(WHAT THE TASK REQUIRES): Copy every line of the records below that holds the word "Führungen".

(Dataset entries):
######

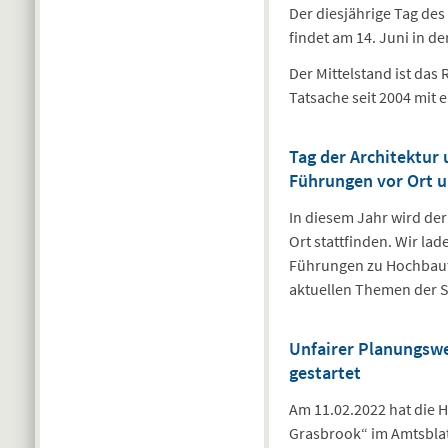
Der diesjährige Tag des
findet am 14. Juni in 
Der Mittelstand ist das
Tatsache seit 2004 mit 
Tag der Architektur
Führungen vor Ort u
In diesem Jahr wird de
Ort stattfinden. Wir l
Führungen zu Hochbaut
aktuellen Themen der S
Unfairer Planungswe
gestartet
Am 11.02.2022 hat die
Grasbrook“ im Amtsblat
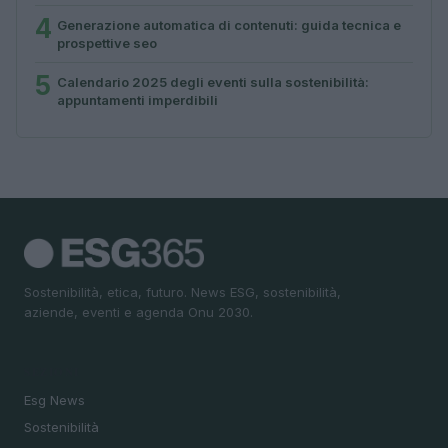
4
Generazione automatica di contenuti: guida tecnica e
prospettive seo
5
Calendario 2025 degli eventi sulla sostenibilità:
appuntamenti imperdibili
Sostenibilità, etica, futuro. News ESG, sostenibilità,
aziende, eventi e agenda Onu 2030.
SEZIONI
Esg News
Sostenibilità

######

(ANSWER SPACE):
Führungen vor Ort u
Führungen zu Hochbaut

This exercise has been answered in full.